§ What is needed:
Send back the data below exactly. Drop every picture.

-- Information shown follows --

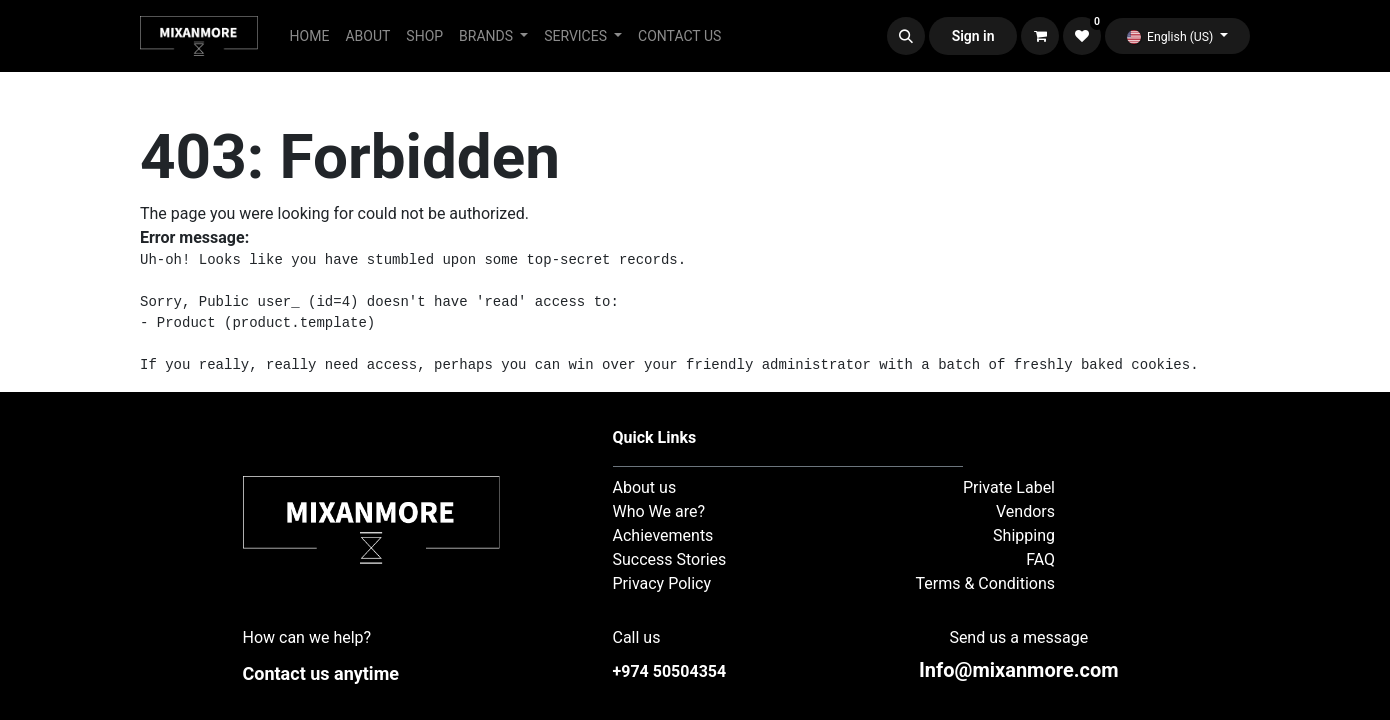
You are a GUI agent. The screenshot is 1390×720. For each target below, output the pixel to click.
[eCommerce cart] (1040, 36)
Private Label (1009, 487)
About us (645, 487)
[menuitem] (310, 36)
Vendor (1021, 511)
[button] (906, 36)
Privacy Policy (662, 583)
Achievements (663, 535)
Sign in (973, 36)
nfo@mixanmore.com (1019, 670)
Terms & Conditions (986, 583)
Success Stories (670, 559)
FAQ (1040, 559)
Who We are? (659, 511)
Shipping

-- Information shown concluded --

§ Solution for this problem:
You are a GUI agent. The screenshot is 1390×720. For each target below, output the pixel to click.
[eCommerce cart] (1040, 36)
Private Label (1009, 487)
About us (645, 487)
[menuitem] (310, 36)
Vendor (1021, 511)
[button] (906, 36)
Privacy Policy (662, 583)
Achievements (663, 535)
Sign in (973, 36)
nfo@mixanmore.com (1019, 670)
Terms & Conditions (986, 583)
Success Stories (670, 559)
FAQ (1040, 559)
Who We are? (659, 511)
Shipping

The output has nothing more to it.